** Opening Data extract block **
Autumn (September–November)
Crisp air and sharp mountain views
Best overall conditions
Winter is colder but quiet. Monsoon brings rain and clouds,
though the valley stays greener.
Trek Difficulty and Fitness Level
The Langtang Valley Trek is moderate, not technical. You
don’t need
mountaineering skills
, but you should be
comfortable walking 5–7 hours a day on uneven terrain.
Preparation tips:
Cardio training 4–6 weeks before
** Closing Data extract block **
** Opening Data extract block **
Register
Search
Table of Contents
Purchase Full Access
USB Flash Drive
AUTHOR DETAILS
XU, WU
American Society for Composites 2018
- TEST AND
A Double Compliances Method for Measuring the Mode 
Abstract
** Closing Data extract block **
** Opening Data extract block **
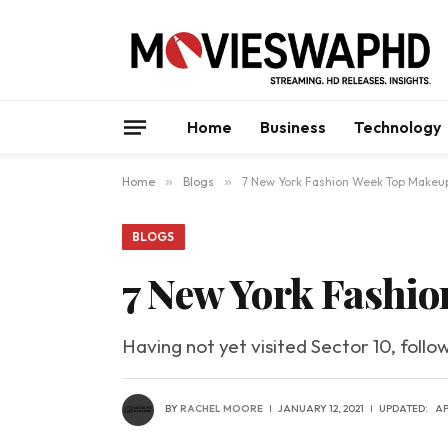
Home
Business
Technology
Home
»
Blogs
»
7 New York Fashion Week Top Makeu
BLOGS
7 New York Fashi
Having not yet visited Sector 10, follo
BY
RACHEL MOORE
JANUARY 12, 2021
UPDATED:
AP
** Closing Data extract block **
Of the lines above, extract only those from the line with "Autumn (September–November)" to the line with "Cardio training 4–6 weeks before", both included, exactly as written.

▶ _Final answer_
Autumn (September–November)
Crisp air and sharp mountain views
Best overall conditions
Winter is colder but quiet. Monsoon brings rain and clouds,
though the valley stays greener.
Trek Difficulty and Fitness Level
The Langtang Valley Trek is moderate, not technical. You
don’t need
mountaineering skills
, but you should be
comfortable walking 5–7 hours a day on uneven terrain.
Preparation tips:
Cardio training 4–6 weeks before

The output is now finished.